+++ SUPPLIED MATERIAL
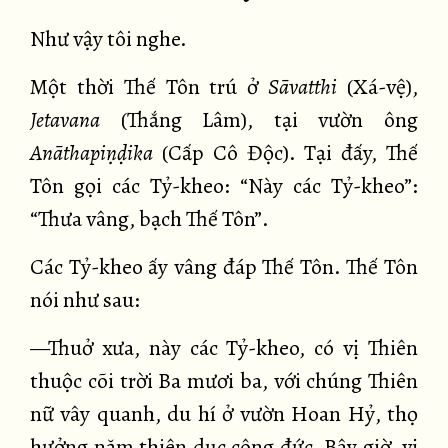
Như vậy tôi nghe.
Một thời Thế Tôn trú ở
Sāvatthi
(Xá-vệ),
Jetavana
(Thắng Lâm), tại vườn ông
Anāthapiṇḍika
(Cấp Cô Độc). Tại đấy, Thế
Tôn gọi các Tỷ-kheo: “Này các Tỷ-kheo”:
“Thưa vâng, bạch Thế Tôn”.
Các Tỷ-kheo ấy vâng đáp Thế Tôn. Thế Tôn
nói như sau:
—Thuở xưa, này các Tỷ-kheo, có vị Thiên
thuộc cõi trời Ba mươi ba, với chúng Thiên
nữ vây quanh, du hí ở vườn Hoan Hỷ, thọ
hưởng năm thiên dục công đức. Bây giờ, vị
++++++
+++ SUPPLIED MATERIAL
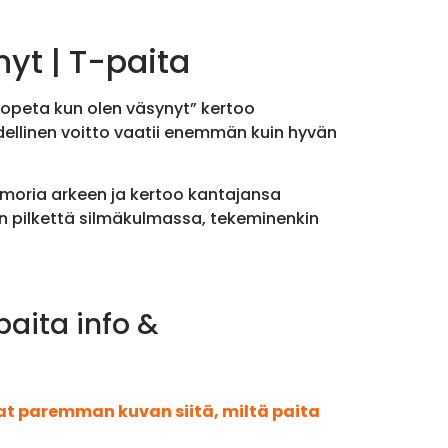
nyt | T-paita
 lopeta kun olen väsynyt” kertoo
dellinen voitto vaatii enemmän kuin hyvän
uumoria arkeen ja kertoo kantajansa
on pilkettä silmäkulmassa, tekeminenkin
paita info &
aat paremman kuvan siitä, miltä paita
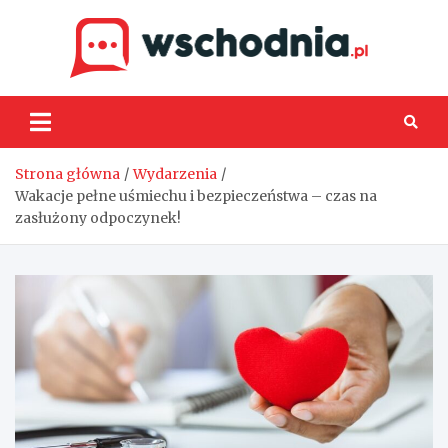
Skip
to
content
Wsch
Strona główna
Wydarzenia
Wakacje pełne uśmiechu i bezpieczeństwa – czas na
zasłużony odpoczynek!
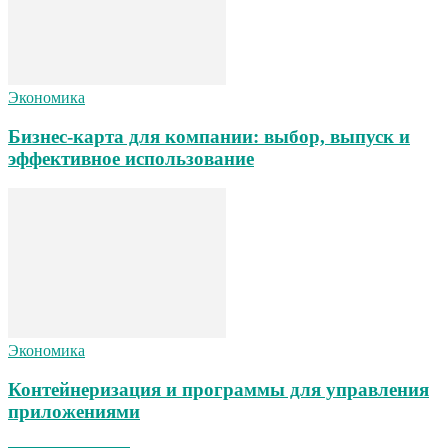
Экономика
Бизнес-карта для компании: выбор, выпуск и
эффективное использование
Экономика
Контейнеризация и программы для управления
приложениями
++++++
• **WORK ITEM**
Wherever a line above contains "kertoo", copy that line.

• **SOLVED PROBLEM**
 lopeta kun olen väsynyt” kertoo
uumoria arkeen ja kertoo kantajansa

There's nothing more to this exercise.